Data records
***

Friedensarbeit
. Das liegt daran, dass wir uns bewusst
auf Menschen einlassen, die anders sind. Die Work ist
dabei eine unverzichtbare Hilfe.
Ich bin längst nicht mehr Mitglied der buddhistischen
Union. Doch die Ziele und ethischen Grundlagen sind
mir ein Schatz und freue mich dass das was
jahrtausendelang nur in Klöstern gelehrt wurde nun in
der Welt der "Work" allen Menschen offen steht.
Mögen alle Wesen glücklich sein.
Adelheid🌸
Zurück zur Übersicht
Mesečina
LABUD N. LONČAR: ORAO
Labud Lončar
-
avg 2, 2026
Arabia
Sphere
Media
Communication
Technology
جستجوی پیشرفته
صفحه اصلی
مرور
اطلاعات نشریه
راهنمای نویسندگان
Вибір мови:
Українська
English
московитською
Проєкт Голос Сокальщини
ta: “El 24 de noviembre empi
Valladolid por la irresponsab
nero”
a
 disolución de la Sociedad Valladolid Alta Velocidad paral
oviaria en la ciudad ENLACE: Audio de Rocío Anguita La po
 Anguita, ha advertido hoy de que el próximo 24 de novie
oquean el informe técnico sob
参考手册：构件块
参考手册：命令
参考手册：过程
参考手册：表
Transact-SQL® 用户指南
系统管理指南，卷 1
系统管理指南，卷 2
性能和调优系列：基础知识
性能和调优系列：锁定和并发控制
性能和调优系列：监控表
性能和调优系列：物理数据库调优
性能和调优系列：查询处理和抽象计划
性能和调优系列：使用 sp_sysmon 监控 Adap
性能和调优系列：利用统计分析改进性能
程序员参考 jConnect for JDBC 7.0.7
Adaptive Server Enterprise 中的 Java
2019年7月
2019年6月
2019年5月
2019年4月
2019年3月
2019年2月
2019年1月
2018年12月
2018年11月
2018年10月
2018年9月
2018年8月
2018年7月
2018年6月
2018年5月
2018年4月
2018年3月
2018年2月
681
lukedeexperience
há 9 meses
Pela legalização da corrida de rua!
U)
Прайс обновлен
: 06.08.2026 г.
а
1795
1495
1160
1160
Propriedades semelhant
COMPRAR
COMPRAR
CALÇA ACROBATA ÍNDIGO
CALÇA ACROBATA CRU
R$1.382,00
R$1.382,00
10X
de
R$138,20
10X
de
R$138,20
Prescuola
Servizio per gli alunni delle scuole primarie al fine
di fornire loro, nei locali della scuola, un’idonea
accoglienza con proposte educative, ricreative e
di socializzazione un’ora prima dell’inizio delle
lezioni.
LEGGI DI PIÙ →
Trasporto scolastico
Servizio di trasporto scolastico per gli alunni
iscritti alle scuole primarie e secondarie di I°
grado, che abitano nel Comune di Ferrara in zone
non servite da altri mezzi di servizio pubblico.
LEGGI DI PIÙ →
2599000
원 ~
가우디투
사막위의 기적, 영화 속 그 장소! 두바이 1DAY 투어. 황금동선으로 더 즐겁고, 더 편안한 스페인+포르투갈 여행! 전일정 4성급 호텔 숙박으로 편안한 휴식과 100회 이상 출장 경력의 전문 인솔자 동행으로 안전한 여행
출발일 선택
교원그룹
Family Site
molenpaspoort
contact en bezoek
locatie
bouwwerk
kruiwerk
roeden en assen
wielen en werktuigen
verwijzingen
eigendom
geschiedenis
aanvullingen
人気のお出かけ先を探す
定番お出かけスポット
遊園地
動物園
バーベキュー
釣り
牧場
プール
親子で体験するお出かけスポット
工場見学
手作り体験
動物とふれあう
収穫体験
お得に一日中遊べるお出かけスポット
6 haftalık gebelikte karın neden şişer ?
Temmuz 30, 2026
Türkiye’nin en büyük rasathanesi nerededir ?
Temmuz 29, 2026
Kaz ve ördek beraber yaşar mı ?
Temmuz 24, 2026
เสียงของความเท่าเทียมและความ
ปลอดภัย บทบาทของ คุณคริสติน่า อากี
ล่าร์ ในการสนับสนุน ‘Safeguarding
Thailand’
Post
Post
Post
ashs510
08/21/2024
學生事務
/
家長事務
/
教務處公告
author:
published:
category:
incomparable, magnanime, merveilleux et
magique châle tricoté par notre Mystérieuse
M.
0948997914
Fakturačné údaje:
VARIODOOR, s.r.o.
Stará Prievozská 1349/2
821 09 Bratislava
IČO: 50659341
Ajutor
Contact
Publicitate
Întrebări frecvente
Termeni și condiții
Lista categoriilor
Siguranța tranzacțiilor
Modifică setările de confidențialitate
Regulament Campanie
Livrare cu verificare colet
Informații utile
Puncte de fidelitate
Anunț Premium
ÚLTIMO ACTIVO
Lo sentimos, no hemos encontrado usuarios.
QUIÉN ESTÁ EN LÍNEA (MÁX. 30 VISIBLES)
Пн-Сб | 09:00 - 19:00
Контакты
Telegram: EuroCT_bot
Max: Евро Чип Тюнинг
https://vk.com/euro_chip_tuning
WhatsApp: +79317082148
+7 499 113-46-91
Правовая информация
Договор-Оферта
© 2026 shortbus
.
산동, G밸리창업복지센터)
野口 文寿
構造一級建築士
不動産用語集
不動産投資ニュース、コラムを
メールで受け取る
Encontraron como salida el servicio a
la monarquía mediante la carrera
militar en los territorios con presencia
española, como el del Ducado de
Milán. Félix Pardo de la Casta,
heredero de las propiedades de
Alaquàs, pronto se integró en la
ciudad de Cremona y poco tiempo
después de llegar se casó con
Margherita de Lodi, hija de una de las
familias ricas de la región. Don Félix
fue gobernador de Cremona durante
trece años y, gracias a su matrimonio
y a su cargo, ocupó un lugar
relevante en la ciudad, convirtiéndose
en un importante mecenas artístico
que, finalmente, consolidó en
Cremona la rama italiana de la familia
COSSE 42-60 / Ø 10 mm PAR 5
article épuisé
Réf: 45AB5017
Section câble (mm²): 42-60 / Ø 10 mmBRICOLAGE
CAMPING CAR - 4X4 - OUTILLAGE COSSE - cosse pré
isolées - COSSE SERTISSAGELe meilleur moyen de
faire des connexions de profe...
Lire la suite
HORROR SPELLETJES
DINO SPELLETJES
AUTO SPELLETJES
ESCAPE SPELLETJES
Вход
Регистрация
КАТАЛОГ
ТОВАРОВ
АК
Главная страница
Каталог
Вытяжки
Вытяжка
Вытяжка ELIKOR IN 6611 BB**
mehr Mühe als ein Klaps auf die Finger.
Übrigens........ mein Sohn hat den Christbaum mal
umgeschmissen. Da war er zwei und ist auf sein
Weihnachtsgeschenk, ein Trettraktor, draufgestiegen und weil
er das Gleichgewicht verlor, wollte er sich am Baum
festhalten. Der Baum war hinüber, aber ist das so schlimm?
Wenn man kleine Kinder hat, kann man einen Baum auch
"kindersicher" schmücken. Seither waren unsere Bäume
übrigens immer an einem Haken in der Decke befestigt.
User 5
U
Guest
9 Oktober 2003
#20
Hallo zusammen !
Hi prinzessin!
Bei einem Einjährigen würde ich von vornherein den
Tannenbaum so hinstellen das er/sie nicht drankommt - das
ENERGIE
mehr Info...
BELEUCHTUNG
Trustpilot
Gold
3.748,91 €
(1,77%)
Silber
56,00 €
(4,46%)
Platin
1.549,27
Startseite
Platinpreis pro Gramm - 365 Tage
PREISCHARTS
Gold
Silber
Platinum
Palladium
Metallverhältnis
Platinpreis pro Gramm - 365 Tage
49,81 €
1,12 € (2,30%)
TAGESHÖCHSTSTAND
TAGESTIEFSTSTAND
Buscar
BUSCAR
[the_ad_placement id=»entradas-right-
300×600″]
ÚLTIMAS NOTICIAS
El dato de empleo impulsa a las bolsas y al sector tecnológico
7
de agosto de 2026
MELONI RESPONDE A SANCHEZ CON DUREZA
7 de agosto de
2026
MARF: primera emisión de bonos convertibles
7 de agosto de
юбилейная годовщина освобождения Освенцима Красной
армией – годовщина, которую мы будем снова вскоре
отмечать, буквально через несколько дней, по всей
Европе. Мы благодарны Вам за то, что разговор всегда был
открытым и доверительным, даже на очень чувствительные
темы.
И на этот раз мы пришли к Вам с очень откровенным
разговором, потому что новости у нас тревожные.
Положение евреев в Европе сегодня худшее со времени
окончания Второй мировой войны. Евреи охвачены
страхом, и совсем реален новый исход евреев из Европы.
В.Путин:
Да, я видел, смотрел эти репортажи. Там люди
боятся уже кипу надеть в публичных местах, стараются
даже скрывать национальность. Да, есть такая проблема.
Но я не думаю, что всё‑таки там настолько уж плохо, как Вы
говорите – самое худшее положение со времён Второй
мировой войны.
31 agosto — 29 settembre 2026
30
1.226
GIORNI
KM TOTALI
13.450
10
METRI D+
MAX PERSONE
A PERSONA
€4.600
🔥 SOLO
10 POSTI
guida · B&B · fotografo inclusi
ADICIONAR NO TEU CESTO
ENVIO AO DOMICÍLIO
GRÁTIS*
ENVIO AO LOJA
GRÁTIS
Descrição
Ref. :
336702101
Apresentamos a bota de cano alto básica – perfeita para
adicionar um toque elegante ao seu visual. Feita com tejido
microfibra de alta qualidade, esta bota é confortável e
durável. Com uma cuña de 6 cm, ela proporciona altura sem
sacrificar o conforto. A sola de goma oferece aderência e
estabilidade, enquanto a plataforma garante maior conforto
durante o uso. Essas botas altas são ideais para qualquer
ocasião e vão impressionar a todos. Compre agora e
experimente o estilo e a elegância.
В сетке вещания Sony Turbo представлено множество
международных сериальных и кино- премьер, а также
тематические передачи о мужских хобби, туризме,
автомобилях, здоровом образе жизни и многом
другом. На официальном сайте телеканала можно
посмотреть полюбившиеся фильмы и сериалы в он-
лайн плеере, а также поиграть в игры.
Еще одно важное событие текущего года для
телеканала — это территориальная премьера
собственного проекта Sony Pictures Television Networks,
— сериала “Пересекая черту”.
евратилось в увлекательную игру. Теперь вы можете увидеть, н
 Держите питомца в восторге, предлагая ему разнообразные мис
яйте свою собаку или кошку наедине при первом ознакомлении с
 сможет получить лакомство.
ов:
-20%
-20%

***

WORK ORDER – Search the entries for the word "mehr" and copy every line that has it.

SOLUTION –
Ich bin längst nicht mehr Mitglied der buddhistischen
mehr Mühe als ein Klaps auf die Finger.
mehr Info...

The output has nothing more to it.